== Segment start ==

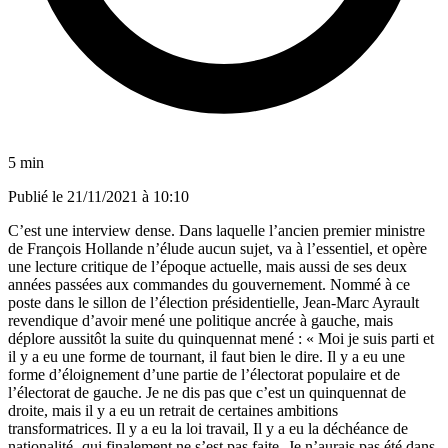
5 min
Publié le
21/11/2021 à 10:10
C’est une interview dense. Dans laquelle l’ancien premier ministre
de François Hollande n’élude aucun sujet, va à l’essentiel, et opère
une lecture critique de l’époque actuelle, mais aussi de ses deux
années passées aux commandes du gouvernement.
Nommé à ce
poste dans le sillon de l’élection présidentielle, Jean-Marc Ayrault
revendique d’avoir mené une politique ancrée à gauche, mais
déplore aussitôt la suite du quinquennat mené : « Moi je suis parti et
il y a eu une forme de tournant, il faut bien le dire. Il y a eu une
forme d’éloignement d’une partie de l’électorat populaire et de
l’électorat de gauche. Je ne dis pas que c’est un quinquennat de
droite, mais il y a eu un retrait de certaines ambitions
transformatrices. Il y a eu la loi travail, Il y a eu la déchéance de
nationalité -qui finalement ne s’est pas faite- Je n’aurais pas été dans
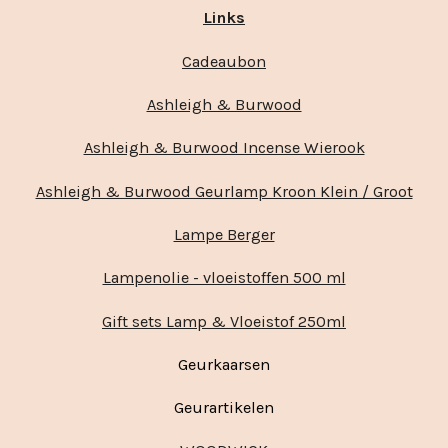
Links
Cadeaubon
Ashleigh & Burwood
Ashleigh & Burwood Incense Wierook
Ashleigh & Burwood Geurlamp Kroon Klein / Groot
Lampe Berger
Lampenolie - vloeistoffen 500 ml
Gift sets Lamp & Vloeistof 250ml
Geurkaarsen
Geurartikelen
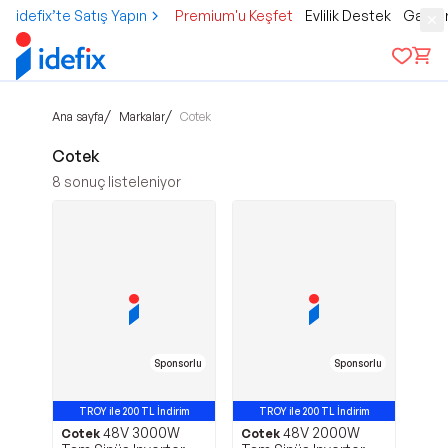
idefix’te Satış Yapın
Premium'u Keşfet
Evlilik Destek
Gamer
/
/
Ana sayfa
Markalar
Cotek
Cotek
8
sonuç listeleniyor
Sponsorlu
Sponsorlu
TROY ile 200 TL İndirim
TROY ile 200 TL İndirim
48V 3000W
48V 2000W
Cotek
Cotek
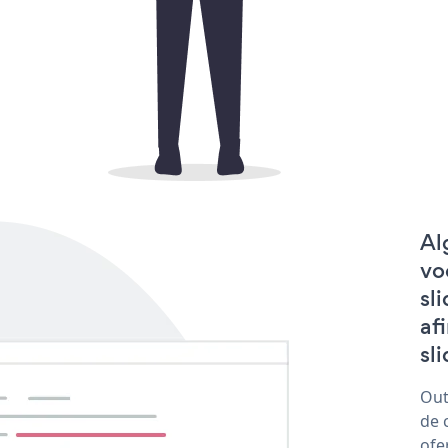
Al
vo
sl
af
sl
Out
de 
ofe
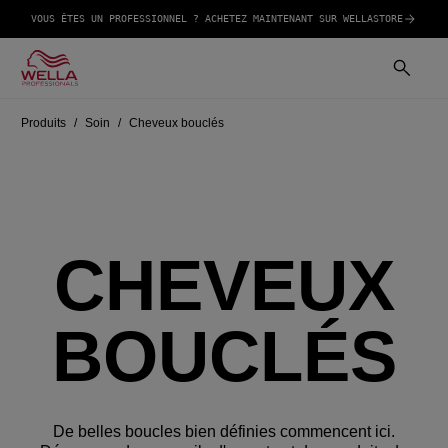
VOUS ÊTES UN PROFESSIONNEL ? ACHETEZ MAINTENANT SUR WELLASTORE
Produits
Soin
Cheveux bouclés
CHEVEUX
BOUCLÉS
De belles boucles bien définies commencent ici.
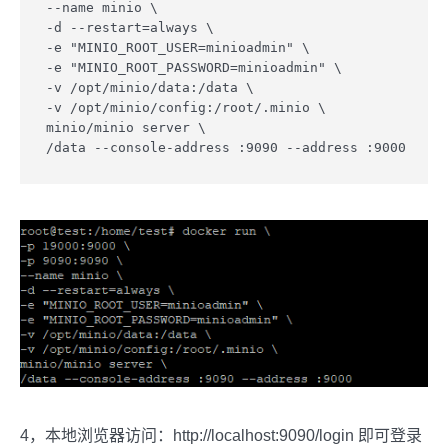
--name minio \

-d --restart=always \

-e "MINIO_ROOT_USER=minioadmin" \

-e "MINIO_ROOT_PASSWORD=minioadmin" \

-v /opt/minio/data:/data \

-v /opt/minio/config:/root/.minio \

minio/minio server \

4，本地浏览器访问：http://localhost:9090/login 即可登录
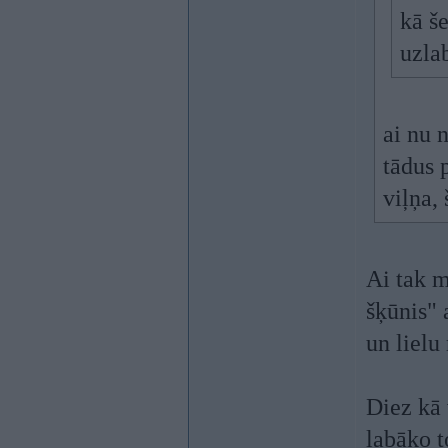
kā še
uzla
ai nu 
tādus 
viļņa, 
Ai tak m
šķūnis"
un liel
Diez kā 
labāko t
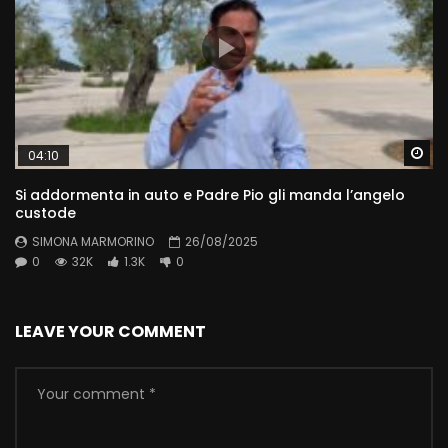
Wa
04:10
Si addormenta in auto e Padre Pio gli manda l’angelo
custode
SIMONA MARMORINO
26/08/2025
0
32K
1.3K
0
LEAVE YOUR COMMENT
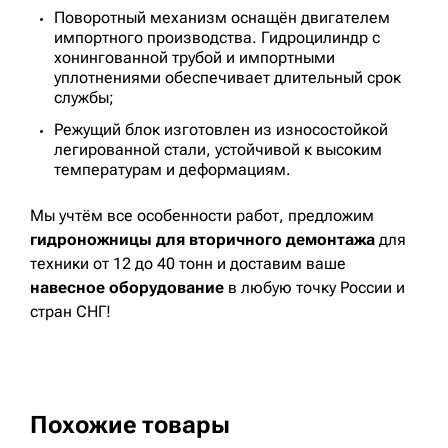
Поворотный механизм оснащён двигателем
импортного производства. Гидроцилиндр с
хонингованной трубой и импортными
уплотнениями обеспечивает длительный срок
службы;
Режущий блок изготовлен из износостойкой
легированной стали, устойчивой к высоким
температурам и деформациям.
Мы учтём все особенности работ, предложим
гидроножницы для вторичного демонтажа
для
техники от 12 до 40 тонн и доставим ваше
навесное оборудование
в любую точку России и
стран СНГ!
Похожие товары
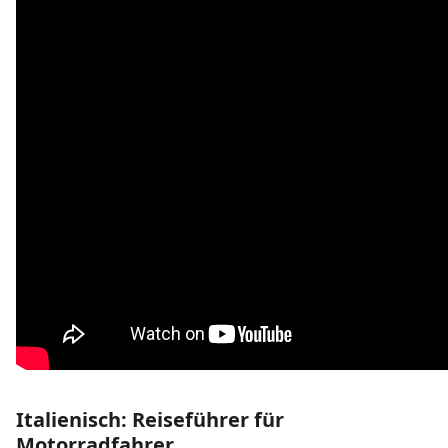
Italienisch: Reiseführer für
Motorradfahrer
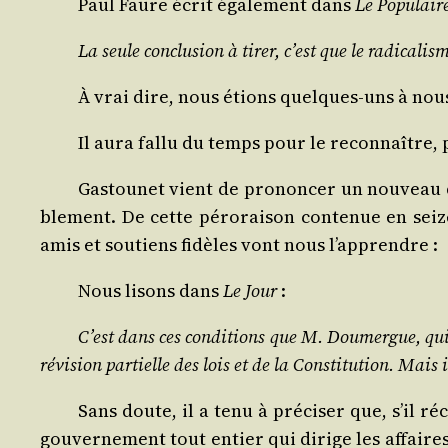
Paul Faure écrit éga­le­ment dans
Le Popu­lair
La seule conclu­sion à tirer, c’est que le radi­ca­l
À vrai dire, nous étions quelques-uns à nou
Il aura fal­lu du temps pour le recon­naître, 
Gas­tou­net vient de pro­non­cer un nou­veau 
ble­ment. De cette péro­rai­son conte­nue en seize
amis et sou­tiens fidèles vont nous l’apprendre :
Nous lisons dans
Le Jour
:
C’est dans ces condi­tions que M. Dou­mergue, qui v
révi­sion par­tielle des lois et de la Consti­tu­tion. Mai
Sans doute, il a tenu à pré­ci­ser que, s’il 
gou­ver­ne­ment tout entier qui dirige les affaires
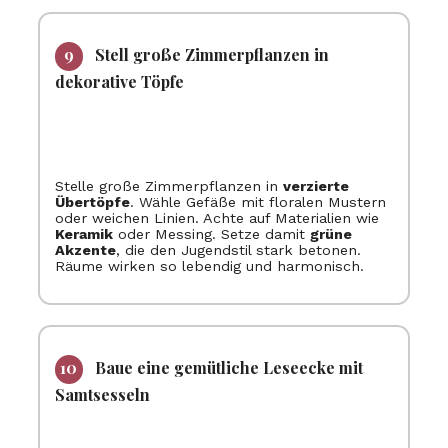
Stell große Zimmerpflanzen in
dekorative Töpfe
Stelle große Zimmerpflanzen in
verzierte
Übertöpfe
. Wähle Gefäße mit floralen Mustern
oder weichen Linien. Achte auf Materialien wie
Keramik
oder Messing. Setze damit
grüne
Akzente
, die den Jugendstil stark betonen.
Räume wirken so lebendig und harmonisch.
Baue eine gemütliche Leseecke mit
Samtsesseln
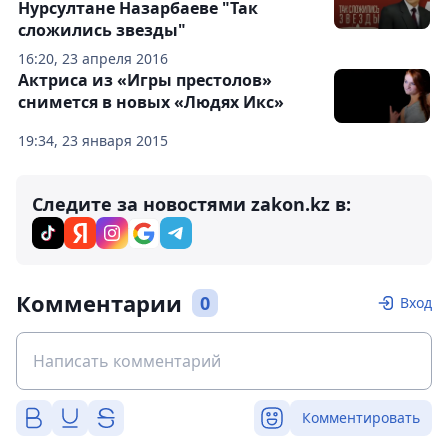
Нурсултане Назарбаеве "Так
сложились звезды"
16:20, 23 апреля 2016
Актриса из «Игры престолов»
снимется в новых «Людях Икс»
19:34, 23 января 2015
Следите за новостями zakon.kz в:
Комментарии
0
Вход
Комментировать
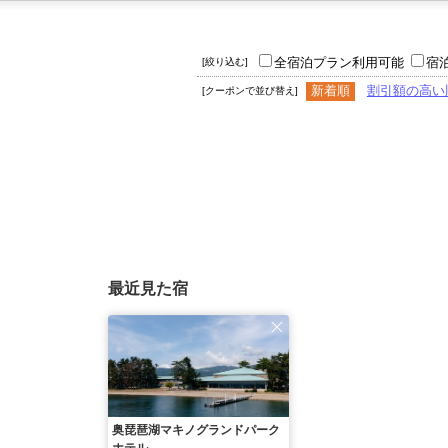
全宿泊プラン利用可能
宿
[絞り込む]
新着順
割引額の高い
[クーポンで並び替え]
最近見た宿
奥琵琶湖マキノグランドパーク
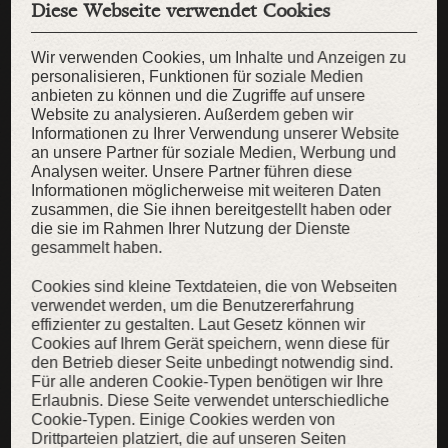
Diese Webseite verwendet Cookies
Wir verwenden Cookies, um Inhalte und Anzeigen zu
personalisieren, Funktionen für soziale Medien
anbieten zu können und die Zugriffe auf unsere
Website zu analysieren. Außerdem geben wir
Informationen zu Ihrer Verwendung unserer Website
an unsere Partner für soziale Medien, Werbung und
Analysen weiter. Unsere Partner führen diese
Informationen möglicherweise mit weiteren Daten
zusammen, die Sie ihnen bereitgestellt haben oder
die sie im Rahmen Ihrer Nutzung der Dienste
gesammelt haben.
Cookies sind kleine Textdateien, die von Webseiten
verwendet werden, um die Benutzererfahrung
effizienter zu gestalten. Laut Gesetz können wir
Mittelalter Tunika „Hohle Hügel“
Cookies auf Ihrem Gerät speichern, wenn diese für
den Betrieb dieser Seite unbedingt notwendig sind.
Lange Leinentunika des Frühmittelalters
Für alle anderen Cookie-Typen benötigen wir Ihre
138,00 €
109,00 €
Erlaubnis. Diese Seite verwendet unterschiedliche
Cookie-Typen. Einige Cookies werden von
Drittparteien platziert, die auf unseren Seiten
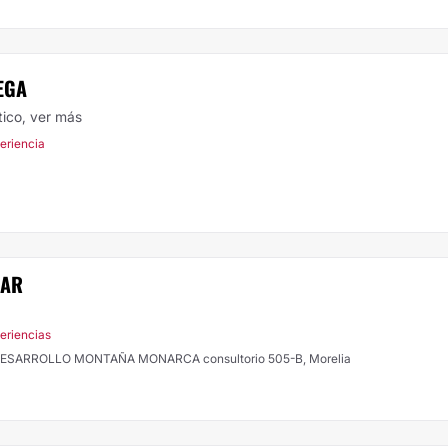
EGA
tico,
ver más
periencia
ZAR
eriencias
Av. Montaña Monarca Nte 331, col. DESARROLLO MONTAÑA MONARCA consultorio 505-B, Morelia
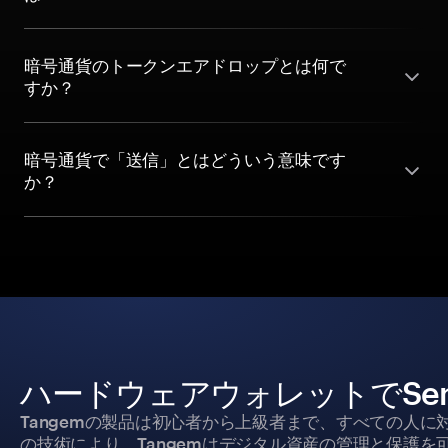
暗号通貨のトークンエアドロップとは何で
すか？
暗号通貨で「送信」とはどういう意味です
か？
ハードウェアウォレットでSen
Tangemの製品は初心者から上級者まで、すべての人
の技術により、Tangemはデジタル資産の管理と保護を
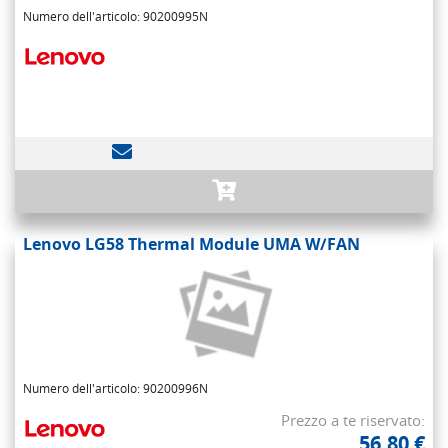
Numero dell'articolo: 90200995N
Lenovo LG58 Thermal Module UMA W/FAN
Numero dell'articolo: 90200996N
Prezzo a te riservato:
56,80 €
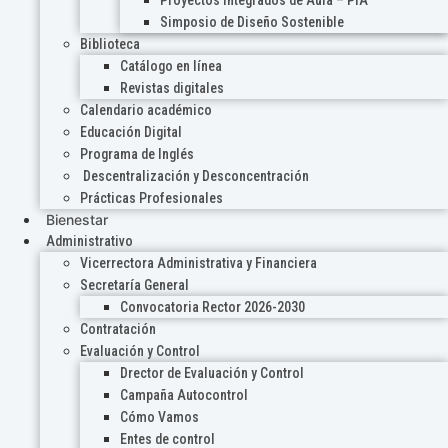
Proyectos Integrados de Aula – PIA
Simposio de Diseño Sostenible
Biblioteca
Catálogo en línea
Revistas digitales
Calendario académico
Educación Digital
Programa de Inglés
Descentralización y Desconcentración
Prácticas Profesionales
Bienestar
Administrativo
Vicerrectora Administrativa y Financiera
Secretaría General
Convocatoria Rector 2026-2030
Contratación
Evaluación y Control
Drector de Evaluación y Control
Campaña Autocontrol
Cómo Vamos
Entes de control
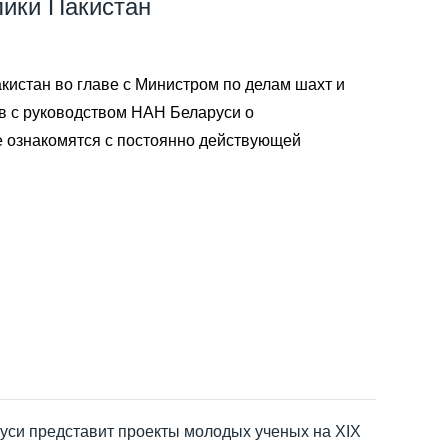
лики Пакистан
кистан во главе с Министром по делам шахт и
в с руководством НАН Беларуси о
е ознакомятся с постоянно действующей
си представит проекты молодых ученых на XIХ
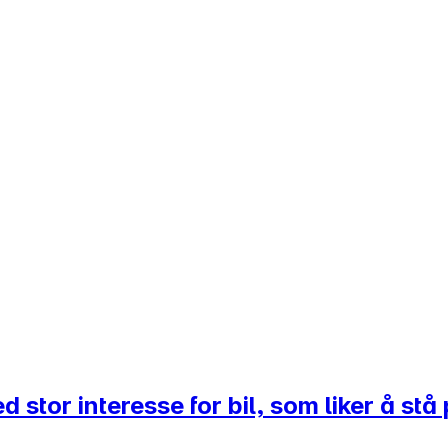
d stor interesse for bil, som liker å st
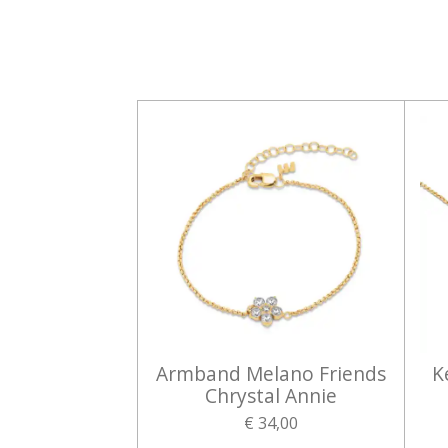
Armband Melano Friends
K
Chrystal Annie
€ 34,00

== Segment end ==

TASK OBJECTIVE — Please show the lines of the material that contain the string "Ashleigh".

RESULT OF THIS TASK —
Ashleigh & Burwood
Ashleigh & Burwood Incense Wierook
Ashleigh & Burwood Geurlamp Kroon Klein / Groot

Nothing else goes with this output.